Appealing Your Funding Eligibility, Qualification, or Contribution Amount

This article applies to you if you have a Via Benefits reimbursement account (sometimes known as a Health Reimbursement Arrangement)*.

Setting Up Your Reimbursement Account

A reimbursement account is provided according to the terms specified in your benefit plan document.

Your former employer or benefits provider:

  • Establishes the contribution amount and frequency for each eligible participant.

  • Determines any qualification requirements necessary to access the funds designated for you. For example, they may require enrollment in a specific plan type to initially qualify for funding.

Requesting an Exception or Appeal

If you believe your qualification status is in error or disagree with the contribution amount, you can contact Via Benefits for a review of your account. Many issues can be addressed quickly with the assistance of one of our representatives, who can fix errors or help you request an exception. You also have the right to file a formal appeal.

Exceptions

An exception may be granted due to extenuating circumstances per the plan rules (outlined below). Exception requests can be made by contacting customer service by phone or in writing.

Appeal Requests

You may submit a written appeal to ask for additional review or for an exception. Send your written appeal to the address or fax number provided on your Reimbursement Request Form or other communication explaining a change in your status. An appeal can't be accepted over the phone. You have 180 days from the date you received the notice of the reimbursement denial or loss of funding to file the appeal.

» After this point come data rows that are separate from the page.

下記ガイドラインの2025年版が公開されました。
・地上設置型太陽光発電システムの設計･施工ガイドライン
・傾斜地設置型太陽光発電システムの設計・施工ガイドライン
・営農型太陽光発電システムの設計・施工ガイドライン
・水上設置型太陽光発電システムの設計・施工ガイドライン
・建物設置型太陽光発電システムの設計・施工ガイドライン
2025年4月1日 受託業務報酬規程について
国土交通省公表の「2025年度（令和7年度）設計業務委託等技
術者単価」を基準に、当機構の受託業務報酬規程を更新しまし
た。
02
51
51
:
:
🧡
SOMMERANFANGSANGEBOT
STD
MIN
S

A written appeal needs to be as complete as possible and contain the following information to improve processing.

  • Account holder name**

  • Account holder Social Security number or last 4 digits of SSN and ZIP Code

  • Expense number**

  • Expense amount**

  • Dates of service (start and end dates)**

  • Covered person’s name (if different from account holder)

  • Expense description**

  • Employer name**

  • Date of the denial or change in status**

  • Reason for denial or change in status

  • A statement that explains the reason for the appeal

    • The statement needs to indicate why you feel the expense should be covered, or why funding should be provided, reinstated, or the amount reviewed.

    • Include any information that would help substantiate or determine if the appeal can be approved.

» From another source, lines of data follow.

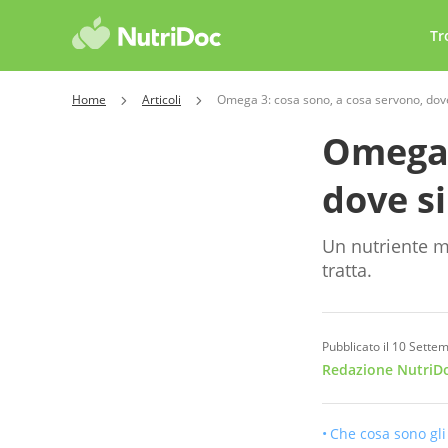
Tr
Home
Articoli
Omega 3: cosa sono, a cosa servono, dove
Omega 
dove s
Un nutriente mo
tratta.
Pubblicato il 10 Sette
Redazione NutriDo
Che cosa sono gl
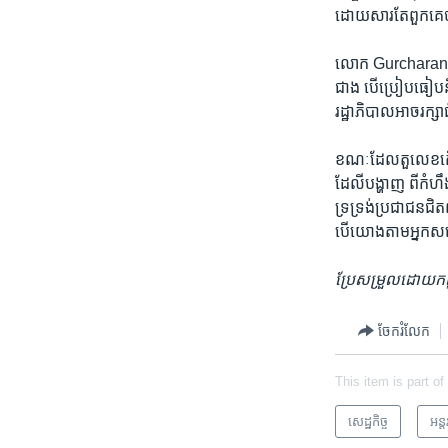
ដោយសារតែ​ពួកគេ​បា
លោក Gurcharan Das អ
ជាង​ ​បើប្រៀប​ធៀប​
រដ្ឋាភិបាល​អាច​រក្សា​
ខណៈ​ដែល​តួលេខ​កើនឡើ
ដែលី​បង្ហាញ ពី​កំហឹង​
ទ្រទ្រង់​ប្រជាជន​ជិ
បើយោង​តាម​អ្នក​ស
ប្រែសម្រួល​ដោយ​កញ្ញា 
ចែករំលែក
This item is part of
សេដ្ឋកិច្ច
អន្ត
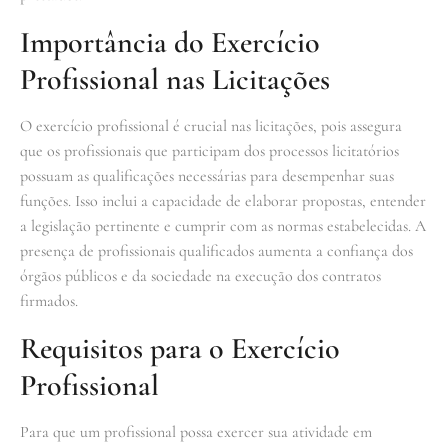
Importância do Exercício
Profissional nas Licitações
O exercício profissional é crucial nas licitações, pois assegura
que os profissionais que participam dos processos licitatórios
possuam as qualificações necessárias para desempenhar suas
funções. Isso inclui a capacidade de elaborar propostas, entender
a legislação pertinente e cumprir com as normas estabelecidas. A
presença de profissionais qualificados aumenta a confiança dos
órgãos públicos e da sociedade na execução dos contratos
firmados.
Requisitos para o Exercício
Profissional
Para que um profissional possa exercer sua atividade em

  • Supporting documents that may include additional expense details, such as a Letter of Medical Necessity, proof of extenuating circumstance, or a request for an exception to the plan rules.

**Including the Explanation of Unpaid Expenses or other communication with the appeal is helpful in identifying the person and issue in question.

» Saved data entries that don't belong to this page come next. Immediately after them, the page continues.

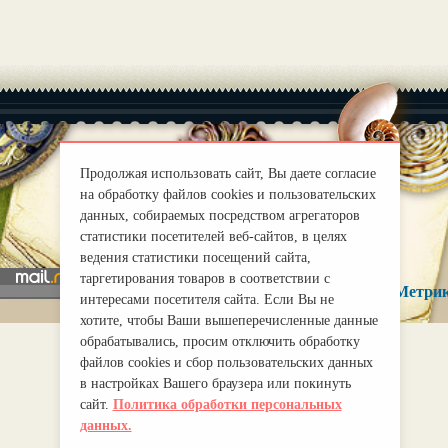
Продолжая использовать сайт, Вы даете согласие
|
на обработку файлов cookies и пользовательских
О нас
Правила
данных, собираемых посредством агрегаторов
mirprognoz@mail.ru
статистики посетителей веб-сайтов, в целях
ведения статистики посещений сайта,
таргетирования товаров в соответствии с
интересами посетителя сайта. Если Вы не
хотите, чтобы Ваши вышеперечисленные данные
обрабатывались, просим отключить обработку
файлов cookies и сбор пользовательских данных
в настройках Вашего браузера или покинуть
сайт.
Политика обработки персональных
данных.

You will receive written communication of the appeal decision within 30 days of receipt. If your appeal is denied, the communication will provide information on next steps.

Possible Extenuating Circumstances

  • You feel you were provided misinformation regarding eligibility, qualification or enrollment requirements.

  • You are no longer enrolled or eligible to be enrolled and lost qualification as of a specific date because of changes in qualification or eligibility.

  • You indicate you weren't notified about initial or ongoing enrollment requirements. 

  • A circumstance prevented you from enrolling in the required time frame.

Examples

  • Physical or mental incapacity during the enrollment window.

  • The address, email and phone number on file were outdated and you didn't receive communication regarding the change.

  • A policy was issued after the enrollment period due to timing with the insurance carrier’s application process.

  • You retired after the enrollment deadline.

  • You were still on group coverage after the enrollment deadline.

*Via Benefits reimbursement accounts are administered by Extend Health, LLC.